Aim of the task: Quote the data below in full, minus the images.

Records for the exercise:

◇ ◇ ◇

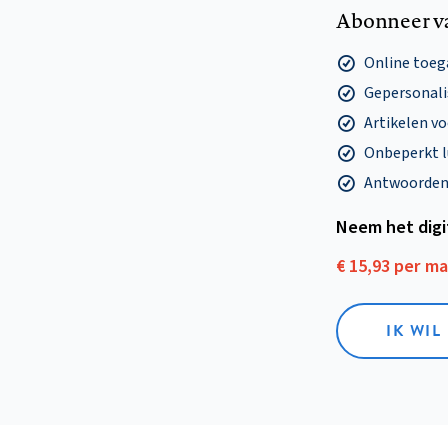
Abonneer v
Online toega
Gepersonalis
Artikelen v
Onbeperkt l
Antwoorden o
Neem het dig
€ 15,93 per m
IK WIL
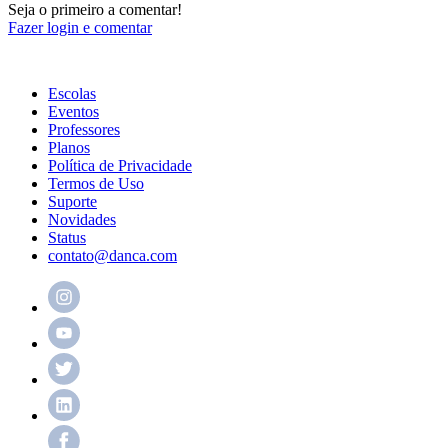
Seja o primeiro a comentar!
Fazer login e comentar
Escolas
Eventos
Professores
Planos
Política de Privacidade
Termos de Uso
Suporte
Novidades
Status
contato@danca.com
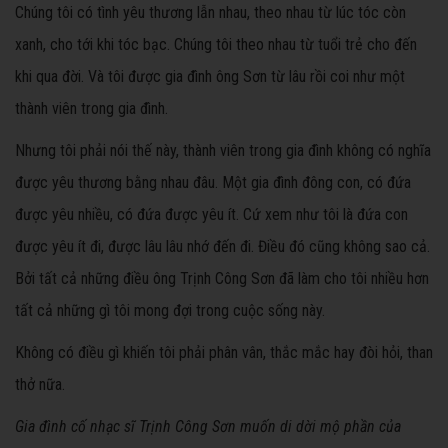
Chúng tôi có tình yêu thương lẫn nhau, theo nhau từ lúc tóc còn
xanh, cho tới khi tóc bạc. Chúng tôi theo nhau từ tuổi trẻ cho đến
khi qua đời. Và tôi được gia đình ông Sơn từ lâu rồi coi như một
thành viên trong gia đình.
Nhưng tôi phải nói thế này, thành viên trong gia đình không có nghĩa
được yêu thương bằng nhau đâu. Một gia đình đông con, có đứa
được yêu nhiều, có đứa được yêu ít. Cứ xem như tôi là đứa con
được yêu ít đi, được lâu lâu nhớ đến đi. Điều đó cũng không sao cả.
Bởi tất cả những điều ông Trịnh Công Sơn đã làm cho tôi nhiều hơn
tất cả những gì tôi mong đợi trong cuộc sống này.
Không có điều gì khiến tôi phải phân vân, thắc mắc hay đòi hỏi, than
thở nữa.
Gia đình cố nhạc sĩ Trịnh Công Sơn muốn di dời mộ phần của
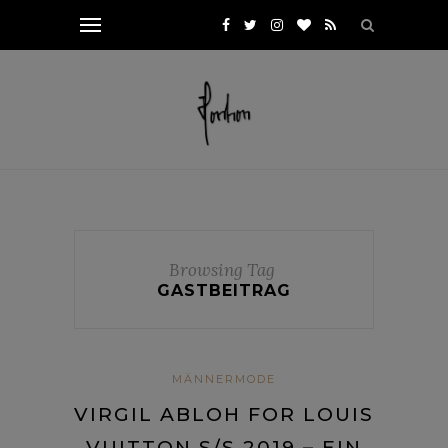
Browsing Tag
GASTBEITRAG
MÄNNERMODE
VIRGIL ABLOH FOR LOUIS
VUITTON S/S 2019 – EIN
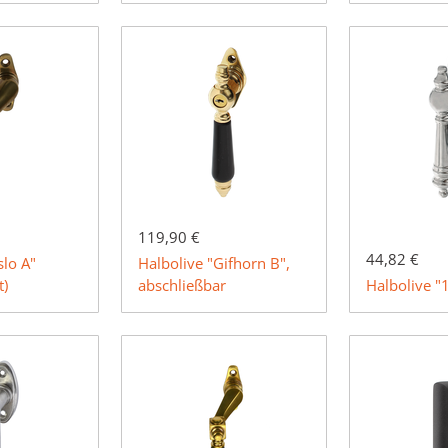
119,90 €
44,82 €
slo A"
Halbolive "Gifhorn B",
t)
abschließbar
Halbolive 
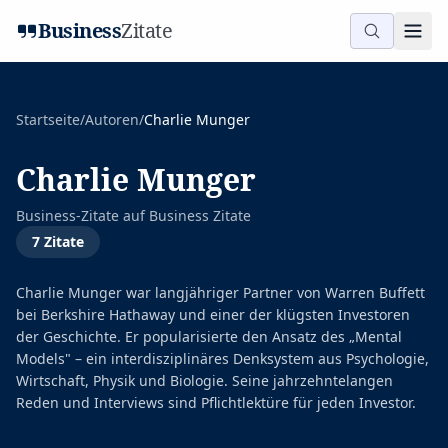
Business
Zitate
Startseite
/
Autoren
/
Charlie Munger
Charlie Munger
Business-Zitate auf
Business Zitate
7
Zitate
Charlie Munger war langjähriger Partner von Warren Buffett
bei Berkshire Hathaway und einer der klügsten Investoren
der Geschichte. Er popularisierte den Ansatz des „Mental
Models" – ein interdisziplinäres Denksystem aus Psychologie,
Wirtschaft, Physik und Biologie. Seine jahrzehntelangen
Reden und Interviews sind Pflichtlektüre für jeden Investor.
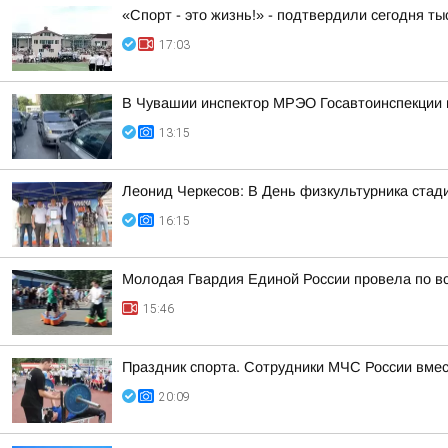
«Спорт - это жизнь!» - подтвердили сегодня т
17:03
В Чувашии инспектор МРЭО Госавтоинспекции п
13:15
Леонид Черкесов: В День физкультурника стад
16:15
Молодая Гвардия Единой России провела по вс
15:46
Праздник спорта. Сотрудники МЧС России вмес
20:09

◇ ◇ ◇

Solution below:
Abonneer v
Online toega
Gepersonalis
Artikelen v
Onbeperkt l
Antwoorden o
Neem het dig
€ 15,93 per m
IK WIL
Seja o primeiro a comentar!
Fazer login e comentar
Escolas
Eventos
Professores
Planos
Política de Privacidade
Termos de Uso
Suporte
Novidades
Status
contato@danca.com
Chúng tôi có tình yêu thương lẫn nhau, theo nhau từ lúc tóc còn
xanh, cho tới khi tóc bạc. Chúng tôi theo nhau từ tuổi trẻ cho đến
khi qua đời. Và tôi được gia đình ông Sơn từ lâu rồi coi như một
thành viên trong gia đình.
Nhưng tôi phải nói thế này, thành viên trong gia đình không có nghĩa
được yêu thương bằng nhau đâu. Một gia đình đông con, có đứa
được yêu nhiều, có đứa được yêu ít. Cứ xem như tôi là đứa con
được yêu ít đi, được lâu lâu nhớ đến đi. Điều đó cũng không sao cả.
Bởi tất cả những điều ông Trịnh Công Sơn đã làm cho tôi nhiều hơn
tất cả những gì tôi mong đợi trong cuộc sống này.
Không có điều gì khiến tôi phải phân vân, thắc mắc hay đòi hỏi, than
thở nữa.
Gia đình cố nhạc sĩ Trịnh Công Sơn muốn di dời mộ phần của
Browsing Tag
GASTBEITRAG
MÄNNERMODE
VIRGIL ABLOH FOR LOUIS
VUITTON S/S 2019 – EIN
119,90 €
44,82 €
slo A"
Halbolive "Gifhorn B",
t)
abschließbar
Halbolive 
Business
Zitate
Startseite
/
Autoren
/
Charlie Munger
Charlie Munger
Business-Zitate auf
Business Zitate
7
Zitate
Charlie Munger war langjähriger Partner von Warren Buffett
bei Berkshire Hathaway und einer der klügsten Investoren
der Geschichte. Er popularisierte den Ansatz des „Mental
Models" – ein interdisziplinäres Denksystem aus Psychologie,
Wirtschaft, Physik und Biologie. Seine jahrzehntelangen
Reden und Interviews sind Pflichtlektüre für jeden Investor.
«Спорт - это жизнь!» - подтвердили сегодня т
17:03
В Чувашии инспектор МРЭО Госавтоинспекции п
13:15
Леонид Черкесов: В День физкультурника стад
16:15
Молодая Гвардия Единой России провела по вс
15:46
Праздник спорта. Сотрудники МЧС России вмес
20:09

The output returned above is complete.